The new shears are so good, I should have bought them ages ago. I cut some of the lawn edges in the back garden and the long tufty grass around the chicken house where it's impossible to get right in with the lawn mower, and they sliced through like the proverbial knife through butter. Actually, not quite like butter because it felt slightly crunchier, more like a very sharp knife through an iceberg lettuce. They say a bad workman blames his tools, but it is a waste of anybody's time gardening with inadequate equipment. If you are going to use shears at all they need to be sharp, and in a garden of this size it's essential.
I tried to sharpen the old shears and the blades felt keener to the touch, but I hadn't really made much of a difference when it came to using them. I believe there's a technique, but I don't know what it is, and don't even know whether you can sharpen the type with serrated blades. Tightening the knob holding them together is supposed to help, but it didn't, not enough.

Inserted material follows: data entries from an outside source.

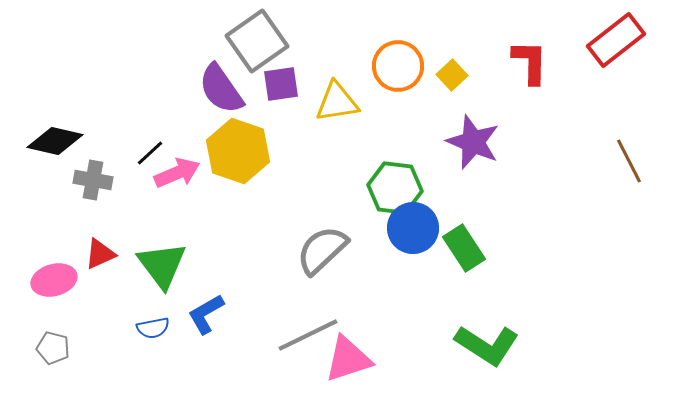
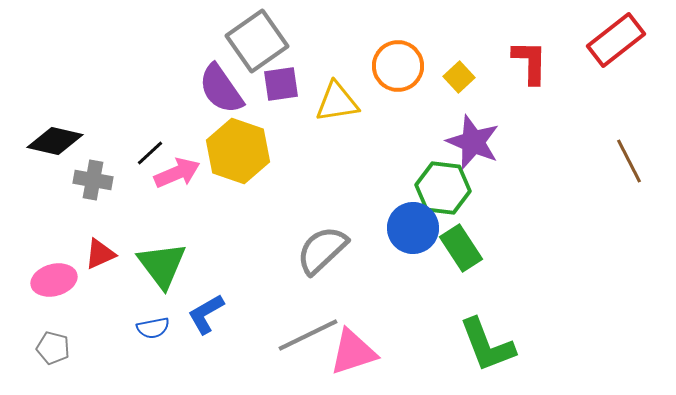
yellow square: moved 7 px right, 2 px down
green hexagon: moved 48 px right
green rectangle: moved 3 px left
green L-shape: rotated 36 degrees clockwise
pink triangle: moved 5 px right, 7 px up
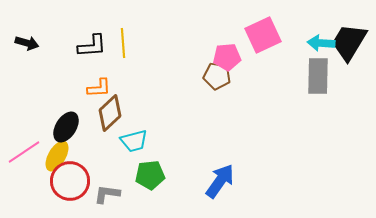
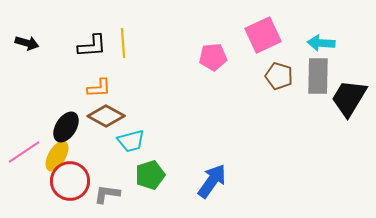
black trapezoid: moved 56 px down
pink pentagon: moved 14 px left
brown pentagon: moved 62 px right; rotated 8 degrees clockwise
brown diamond: moved 4 px left, 3 px down; rotated 72 degrees clockwise
cyan trapezoid: moved 3 px left
green pentagon: rotated 12 degrees counterclockwise
blue arrow: moved 8 px left
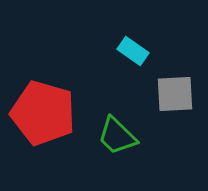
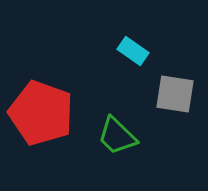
gray square: rotated 12 degrees clockwise
red pentagon: moved 2 px left; rotated 4 degrees clockwise
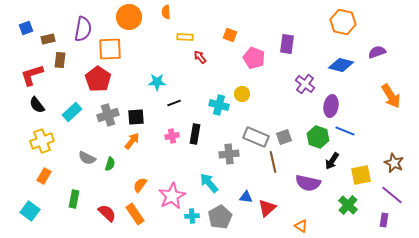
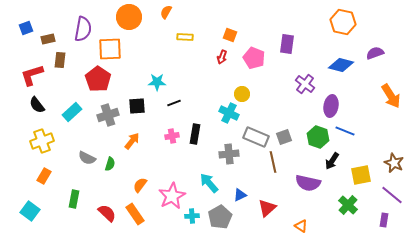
orange semicircle at (166, 12): rotated 32 degrees clockwise
purple semicircle at (377, 52): moved 2 px left, 1 px down
red arrow at (200, 57): moved 22 px right; rotated 120 degrees counterclockwise
cyan cross at (219, 105): moved 10 px right, 8 px down; rotated 12 degrees clockwise
black square at (136, 117): moved 1 px right, 11 px up
blue triangle at (246, 197): moved 6 px left, 2 px up; rotated 32 degrees counterclockwise
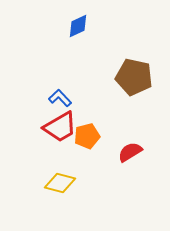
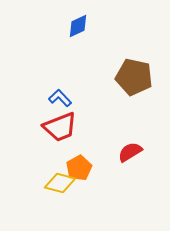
red trapezoid: rotated 9 degrees clockwise
orange pentagon: moved 8 px left, 32 px down; rotated 15 degrees counterclockwise
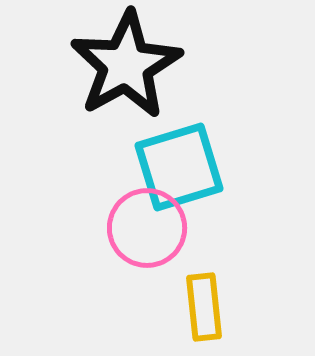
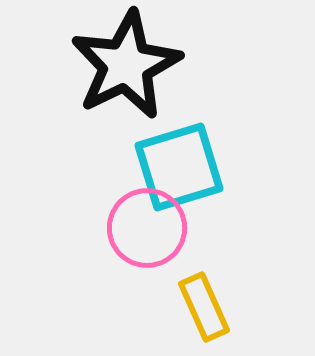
black star: rotated 3 degrees clockwise
yellow rectangle: rotated 18 degrees counterclockwise
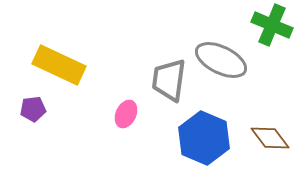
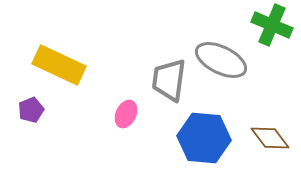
purple pentagon: moved 2 px left, 1 px down; rotated 15 degrees counterclockwise
blue hexagon: rotated 18 degrees counterclockwise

Shears lose their potency so gradually that at first you don't even realise they aren't working a hundred per cent any more, and I should probably just buy myself new ones every two years and give the old ones to some tool recycling charity for them to worry about. They would cost less than three pairs of gardening gloves, and I don't expect those to last more than a few weeks.

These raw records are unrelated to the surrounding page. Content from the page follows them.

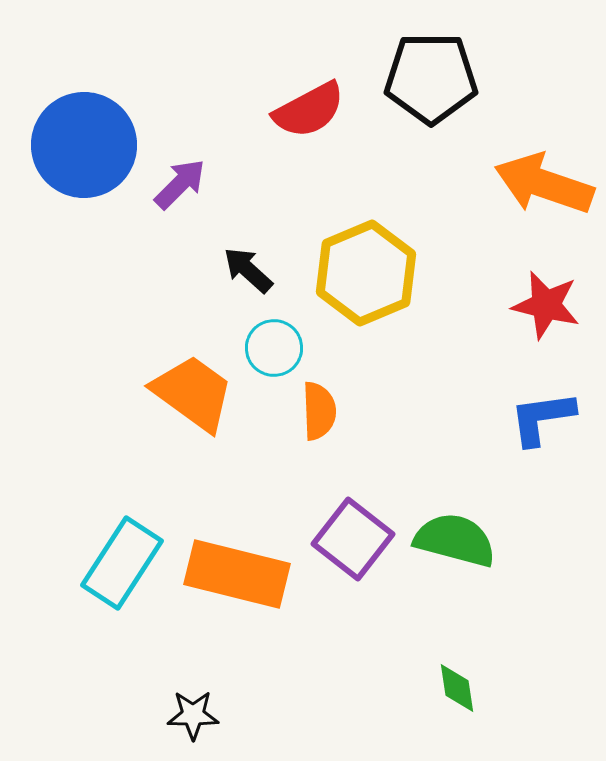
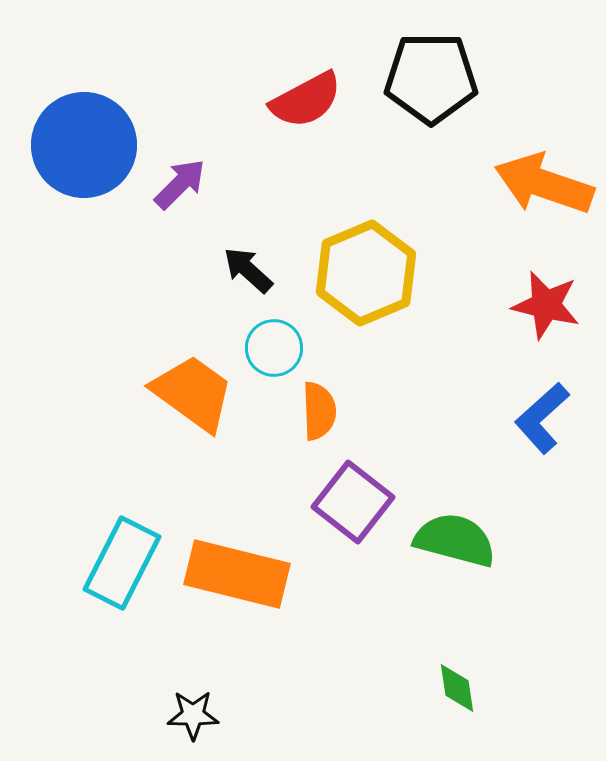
red semicircle: moved 3 px left, 10 px up
blue L-shape: rotated 34 degrees counterclockwise
purple square: moved 37 px up
cyan rectangle: rotated 6 degrees counterclockwise
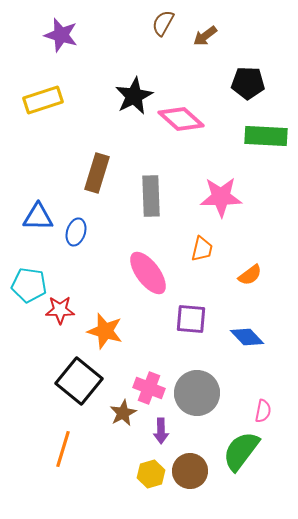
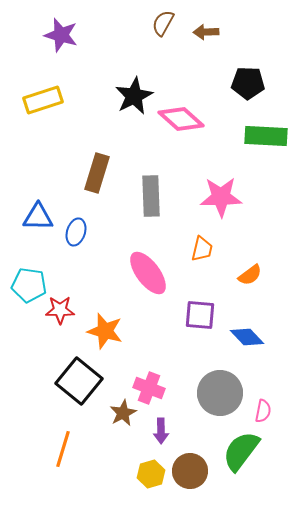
brown arrow: moved 1 px right, 4 px up; rotated 35 degrees clockwise
purple square: moved 9 px right, 4 px up
gray circle: moved 23 px right
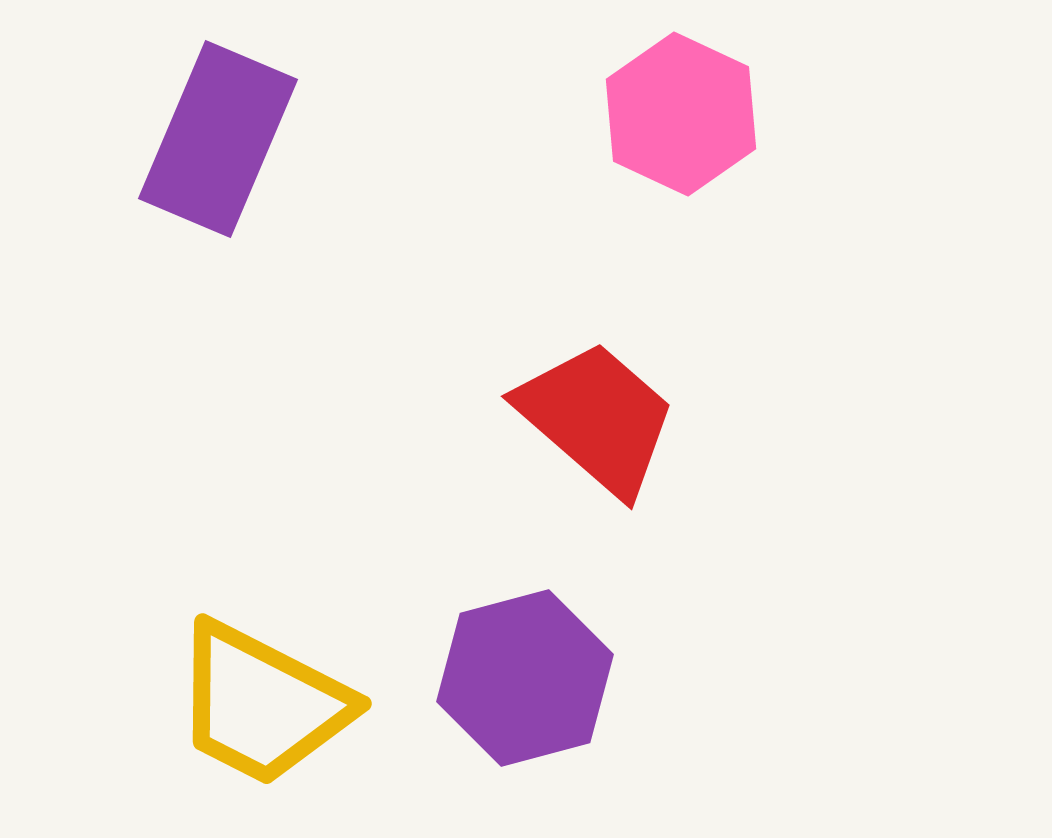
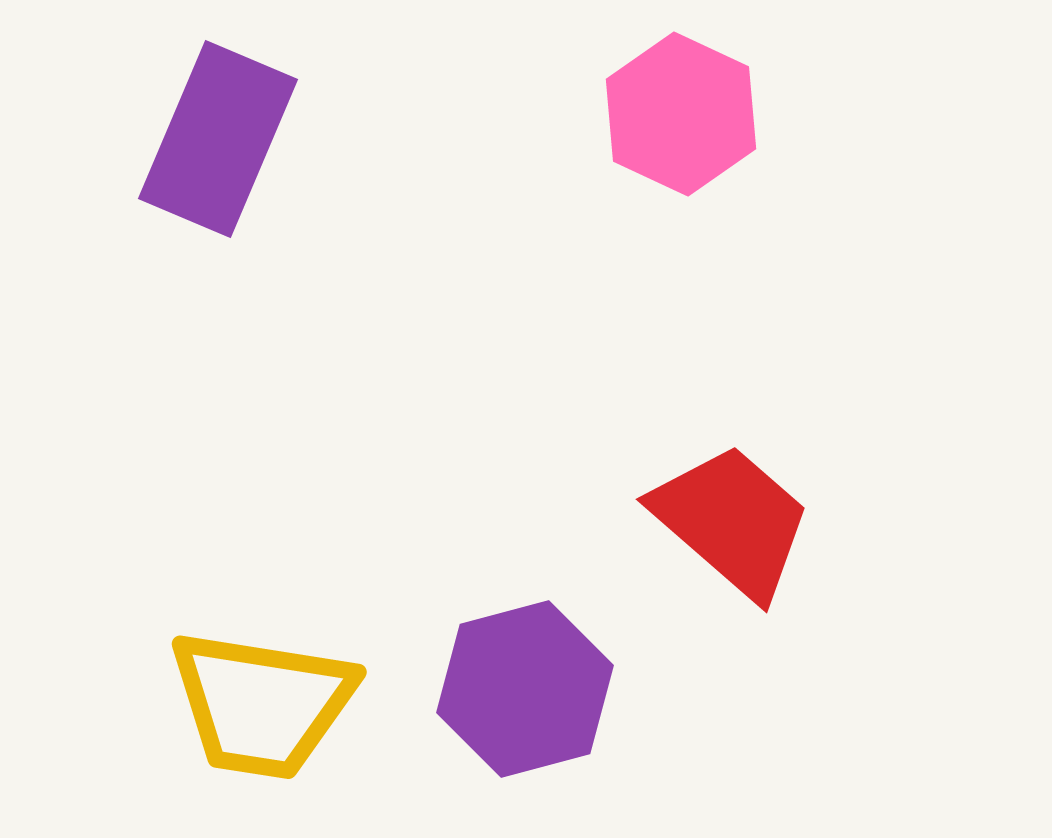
red trapezoid: moved 135 px right, 103 px down
purple hexagon: moved 11 px down
yellow trapezoid: rotated 18 degrees counterclockwise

I finally got round to planting a pot of Crinum into the gravel by the pond, that has been sitting around for years. Literally years. It had been in the conservatory for so long without flowering that I'd forgotten what it was, until last year it threw up a flower spike. I'd been vaguely hoping it might be something more exciting, though I don't know what. Crinum flowers do not last very long, certainly not long enough for one stem to justify greenhouse space for a 32 centimetre pot all winter. I'd been worried about how easy it would be to extract from the pot without damage to either, but the fat white roots parted from the terracotta sides very easily as I tapped the rim of the inverted pot on a stout post.

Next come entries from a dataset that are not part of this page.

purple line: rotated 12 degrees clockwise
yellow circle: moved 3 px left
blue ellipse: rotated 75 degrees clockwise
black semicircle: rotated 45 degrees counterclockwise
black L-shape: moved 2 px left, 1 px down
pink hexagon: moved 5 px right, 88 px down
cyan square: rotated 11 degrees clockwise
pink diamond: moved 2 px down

That was a welcome surprise. Agapanthus, which also makes fat white roots, is an absolute bastard to extract from clay pots. The roots cling to the sides like anything, and I am not looking forward to re-potting two of mine, both in huge and unwieldy pots, which will need doing soon. One has thrown up numerous lovely fat flower stems so is set to produce a good display this year, but has risen so far in its pot with all that root growth that it is getting extremely difficult to water. The variety is 'Queen Mum' and I'm rather proud of the plant having grown it from a little eight pound specimen because I was too poor and too mean to buy one of the big thirty pound ones also on offer at the plant centre. It would be more than thirty pounds now. The other is an evergreen variety lifted from the gravel some years ago once I grasped that its leaves were not frost proof, whose name has got lost in the mists of time. It has produced one measly flower stem, and I fear it is too cramped. Agapanthus like to be pot-bound, but only up to a point.
Meanwhile in the world of kittens Our Ginger caught a mouse. I failed to witness what followed but have it on good authority from the Systems Administrator. Our Ginger strolled towards the front door carrying the mouse as the kittens were playing in the garden. He proceeded to eat half of it while they looked on, awestruck, until the cautious kitten summoned the nerve to go and touch noses with him. Whereupon Our Ginger gave the remaining half of the mouse to the cautious kitten, who ate it. They have been washing each other as well. It's a bromance, or else Our Ginger is playing the part of mummy cat, but I wouldn't have expected it, either way.